Historical Content Note: The following material is reprinted from publications from throughout Fermilab's history. It should be read in its original historical context.

NAL May Build More than an Accelerator

Kennard R. Williams


by Jo Gustafson
Staff Writer

The title of the man at the desk reads "Equal Opportunity and Community Relations officer for the National Accelerator Laboratory."

Kennard R. Williams, the man behind the desk, doesn't wear this title with formality. He has managed to take over a job that deals with the controversial topic of the times-human relations with a simple kind of philosophy and dedication that could really shake up the present exponents of "protest and demonstration" techniques.

The National Accelerator Laboratory (NAL) is where the atomic accelerator will be built. Williams feels that there can be much more built than "just an accelerator."

"If we don't accomplish more than that," he says, "we have missed the boat.

"The money for this project, which will be spent one way or another, can be put into the hands of many people who need to know how important they are to the growth and development of this country.

"Everybody goes around in circles about the subjects of rights, minority groups and human relations," says Williams, who has the feeling that if anyone can tangibly help solve some of these problems, it will be industry.

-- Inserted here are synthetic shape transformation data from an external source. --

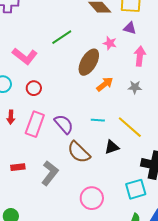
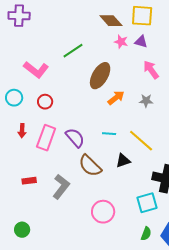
pink star: (110, 43) -> (121, 42), moved
pink arrow: (140, 56) -> (151, 70), turned -42

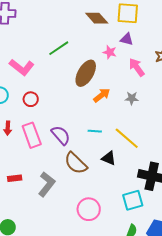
pink star: (121, 42) -> (110, 52), moved
pink rectangle: (46, 138) -> (32, 135), turned -40
black triangle: (123, 161) -> (109, 158), turned 42

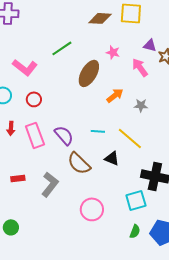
brown diamond: (97, 18) -> (100, 18), turned -45
purple triangle: (127, 39) -> (150, 45), moved
orange arrow: (102, 95) -> (115, 95), moved
gray star: (132, 98) -> (141, 105), moved

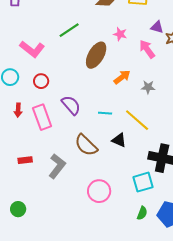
purple semicircle: (64, 135) -> (71, 105), moved

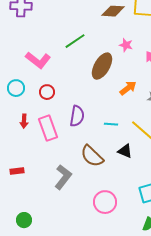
purple semicircle: (71, 105) -> (77, 116), turned 50
red rectangle: (25, 160) -> (17, 171), moved

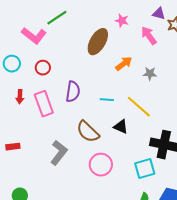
green line: (75, 41) -> (57, 18), moved
pink circle: (105, 202) -> (101, 165), moved

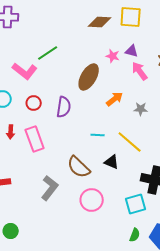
purple triangle: (159, 14) -> (132, 51), moved
purple semicircle: (73, 92) -> (64, 107), moved

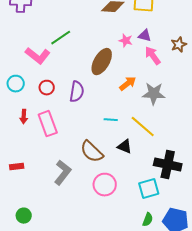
gray star: (141, 109) -> (154, 94), size x1.6

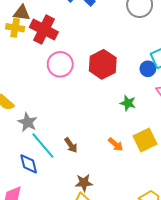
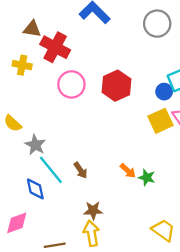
yellow cross: (15, 28) -> (22, 65), moved
green star: (128, 103) -> (147, 177), moved
yellow square: (145, 140) -> (160, 121), moved

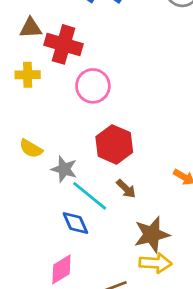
red hexagon: (116, 86) -> (114, 144), moved
brown star: (93, 210) -> (152, 235), size x1.5
yellow arrow: (91, 233) -> (155, 263), turned 115

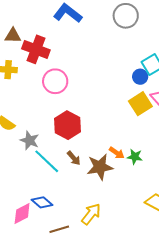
blue diamond: (75, 223) -> (42, 202), moved, turned -30
brown star: (152, 235) -> (100, 167), moved
yellow arrow: (155, 263) -> (91, 214), turned -60

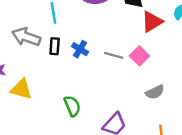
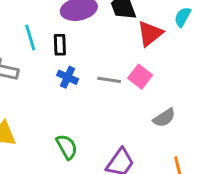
black rectangle: (55, 46) -> (60, 45), moved

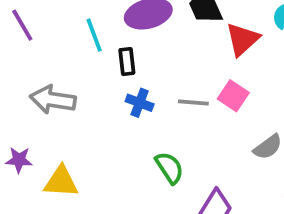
cyan line: (30, 38) -> (94, 35), moved
green semicircle: (67, 147) -> (169, 168), moved

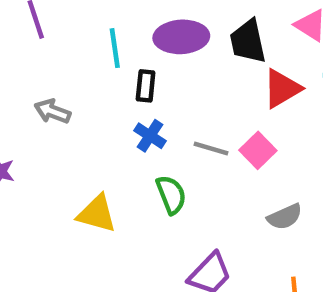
gray arrow: (53, 100) -> (52, 111), size x0.7
green semicircle: (169, 168) -> (171, 195), moved
yellow triangle: (61, 182) -> (97, 214), moved

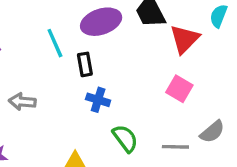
gray line: (211, 148) -> (175, 147), moved

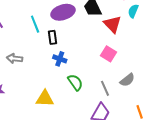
red triangle: (185, 39) -> (112, 24), turned -30
gray line: (175, 147) -> (105, 88), turned 63

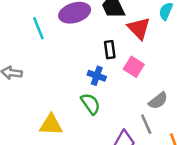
black rectangle: (53, 37) -> (110, 50), moved
blue cross: (60, 59) -> (97, 76), moved
gray line: (105, 88) -> (146, 124), moved

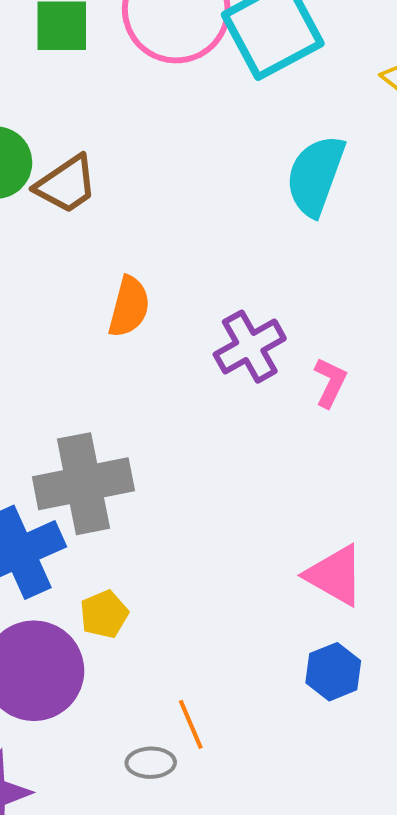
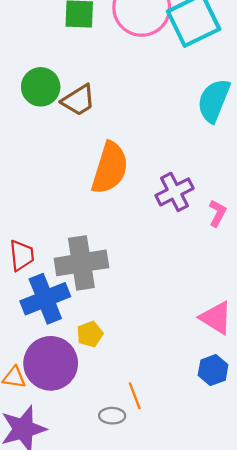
orange semicircle: (129, 307) -> (110, 168), size x1.6

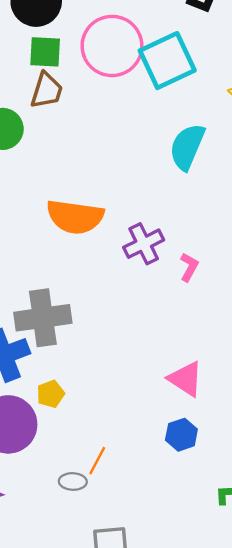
brown trapezoid: (78, 100) -> (47, 90), moved, turned -42
orange semicircle: (110, 168) -> (75, 217), turned 80
orange line: (135, 396) -> (97, 461), turned 48

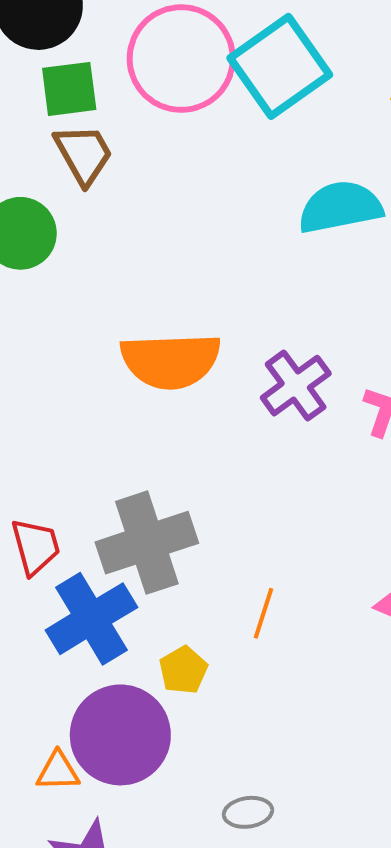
brown trapezoid: (47, 90) -> (84, 154), turned -36
cyan semicircle: (187, 147) -> (340, 207), turned 66
orange line: (97, 461) -> (263, 613), moved

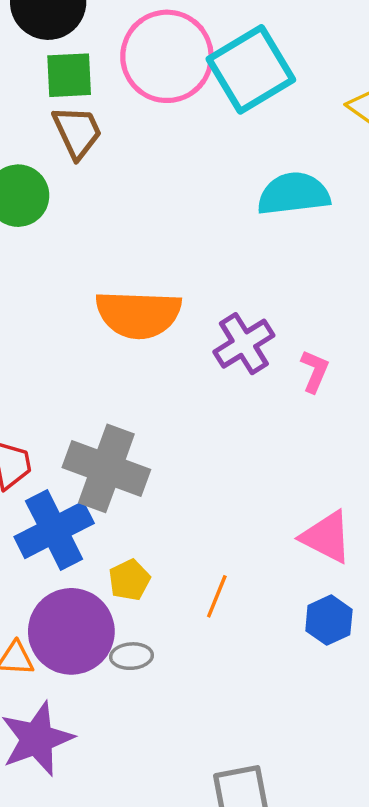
gray cross: (147, 543) -> (106, 468), turned 34
orange line: (263, 613) -> (217, 596), moved
gray ellipse: (248, 812) -> (131, 656), moved

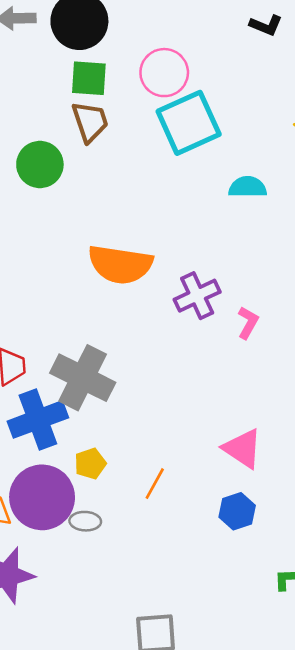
pink circle: (167, 56) -> (164, 73), size x0.7
cyan square: (251, 69) -> (189, 123), moved
cyan semicircle: (294, 194) -> (248, 187), size x0.7

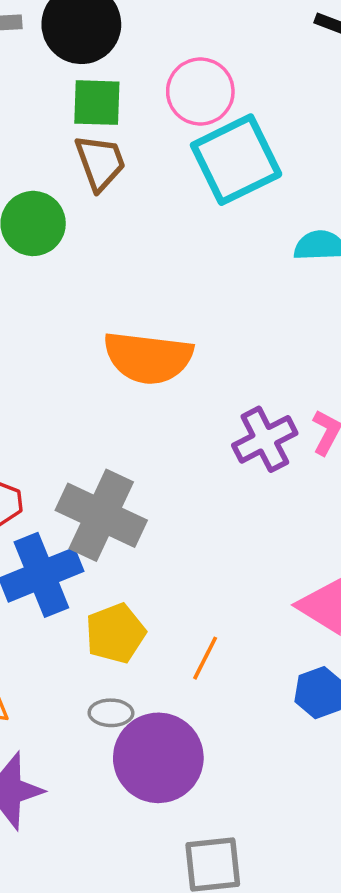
purple cross: (197, 296) -> (265, 439), moved
yellow pentagon: (90, 464) -> (115, 633), size x1.4
purple circle: (42, 497) -> (158, 758), moved

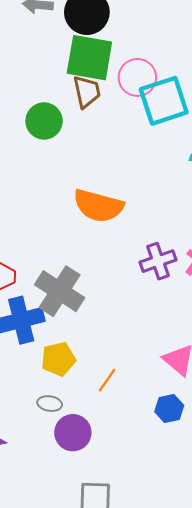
pink circle: (200, 92) -> (137, 77), moved
green square: (97, 103) -> (89, 58), size x1.6
purple circle: (158, 758) -> (73, 433), size x0.7

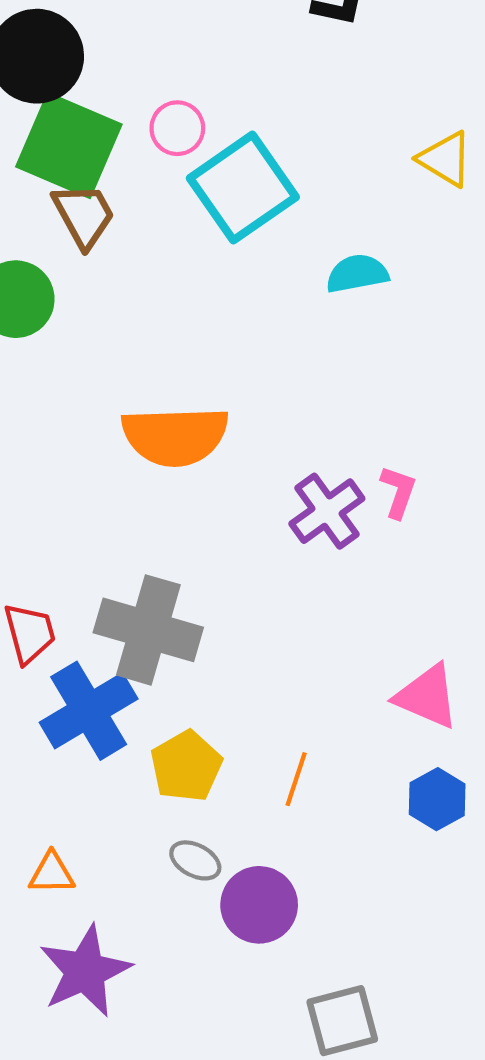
green square: (89, 58) -> (69, 145), turned 30
pink circle: (137, 77) -> (177, 128), moved, size x0.7
gray ellipse: (50, 404) -> (195, 860), turned 35

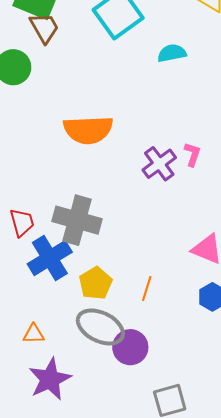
gray ellipse: (195, 860) -> (100, 327), size x2.0

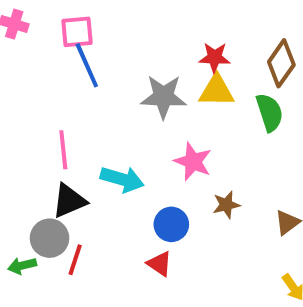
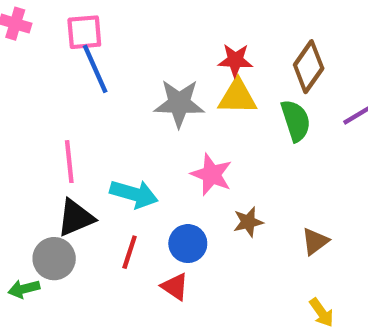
red line: (75, 260) -> (130, 252), moved

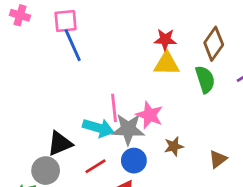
gray star: (179, 103) -> (128, 129), moved
pink line: (69, 162) -> (114, 108), moved
red line: (130, 252) -> (95, 166), turned 40

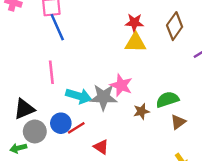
green semicircle: (205, 79) -> (167, 100), moved, turned -90
pink line: (114, 108) -> (51, 72), moved
black triangle: (60, 143) -> (24, 109), moved
blue circle: (134, 161) -> (61, 123), moved

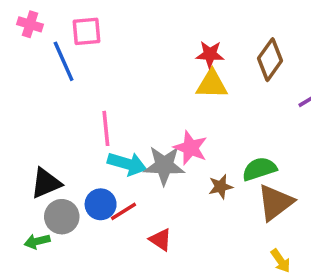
blue line: (57, 27) -> (64, 61), moved
pink line: (51, 72) -> (106, 128), moved
brown triangle: (178, 122) -> (275, 203), size x1.6

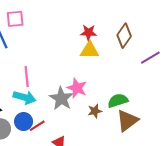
cyan arrow: (127, 164) -> (25, 97), moved
gray star: (164, 165) -> (61, 98), turned 30

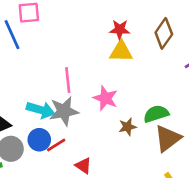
pink line: (27, 76) -> (68, 80), moved
gray star: (61, 98) -> (64, 111), moved, turned 30

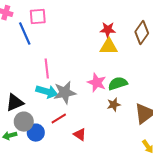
pink line: (68, 80) -> (47, 69), moved
green semicircle: (156, 114) -> (118, 84), moved
blue circle: (39, 140) -> (36, 133), moved

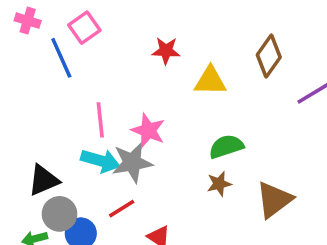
pink square: (38, 17) -> (84, 28), turned -30
red star: (108, 30) -> (166, 51), moved
pink star: (97, 83) -> (148, 131), moved

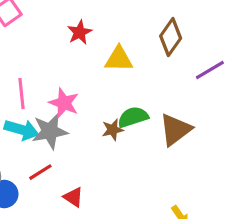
red star: (166, 51) -> (80, 32), turned -30
brown star: (219, 184) -> (113, 130), moved
brown triangle: (274, 200) -> (175, 130), moved

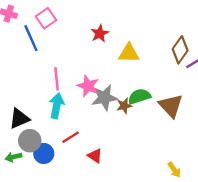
brown diamond: (171, 37) -> (180, 50), moved
cyan arrow: (22, 130) -> (57, 106), turned -95
brown triangle: (175, 130) -> (171, 106), turned -36
gray star: (50, 131) -> (104, 98), moved

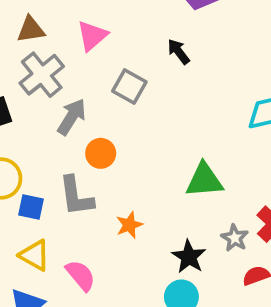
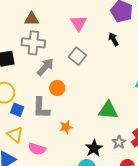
pink triangle: (92, 36) -> (79, 23), moved, turned -30
black arrow: (179, 52) -> (113, 39), moved
gray cross: (42, 75) -> (33, 43), turned 35
pink semicircle: (81, 275) -> (37, 149), turned 138

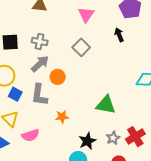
gray cross: (33, 43) -> (40, 42), moved, size x0.7
gray arrow: (45, 67) -> (40, 64), moved
pink semicircle: (37, 149) -> (31, 135), turned -42

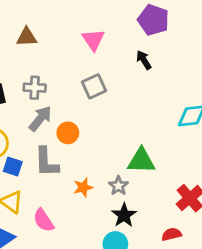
gray square: (81, 47) -> (94, 86), turned 30
pink semicircle: (31, 135) -> (43, 220), turned 84
gray star: (113, 138) -> (118, 186), moved

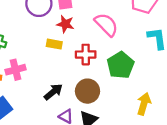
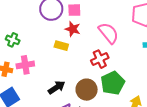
red cross: (86, 55) -> (100, 59), moved, turned -30
green pentagon: (121, 65) -> (113, 83), moved

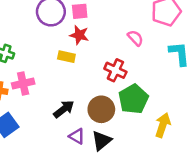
pink semicircle: (108, 33) -> (135, 38), moved, size x0.6
red cross: (100, 59) -> (115, 70), turned -36

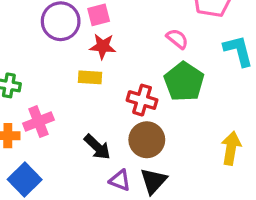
red cross: (115, 70) -> (142, 100), moved
green pentagon: (133, 99) -> (184, 82), moved
black arrow: (64, 109) -> (97, 147), turned 90

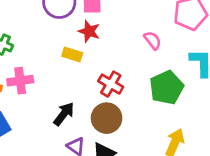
green pentagon: (184, 82) -> (167, 88), moved
black arrow: (97, 147) -> (64, 114), turned -110

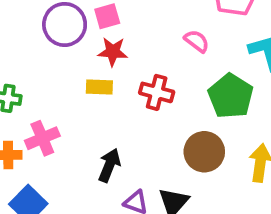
red cross: (111, 84) -> (157, 92), moved
brown circle: (107, 118) -> (204, 152), moved

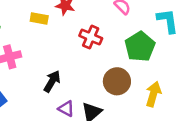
yellow rectangle: (99, 87) -> (39, 18), moved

With this in mind, part of Williams' job is to encourage NAL and AEC people to give advance notice of their needs for construction so that he and his staff can search for qualified small businesses and industries that may have been part of the big picture of discrimination in any way and offer them a chance to participate in this project.

So, the man behind the desk is not behind that desk very much. His operations take him all over the country.

While he's turning the building of the accelerator into the building of people too, his job takes him many places.

"Even though we search for minority contractors with the thought of promoting good human relations, we do keep good business in mind too so we can keep costs within reason for this project," says Williams.

"When we find these people we request bids for their work, and, if in some cases they don't receive contracts, due to high bidding, which is natural in the case of many small contractors, we go over their contracts to help them understand details in, good prices in the submission of bids. We continue to request and encourage them to bid competitively on NAL contracts.

"At this time we are engaged in canvassing the whole country in search of these minority manufacturers. We visit their plants, discuss their providing materials and services for the NAL and they in turn visit the NAL site. Members of these minority companies discuss potential contracts with our engineering staff while they are here and have been briefed on submission of bids with our purchasing administrative section.

''We have to open some doors for the people who have been victims of discrimination in many forms. They need a chance to grow with dignity, develop their talents and become important people not only in their own eyes but in the eyes of others in the worlds of business, science and industry.

"You just have to `say it like it is.' While we are building an atomic accelerator we have a chance to think of more than just that. If we don't give more than `construction and completion' to this project we've missed an opportunity to do something about this human relations bit and it could do a lot for the future problems that we face."

The NAL official policy states; "In any conflict between technical expediency and human rights we shall stand firmly on the side of human rights. This stand is taken because of, rather than in spite of, a dedication to science.

"Because of this type of dedication," says Williams, "we could not conceive not using the building of the 200 BEV to help develop new, and assist established minority contractors."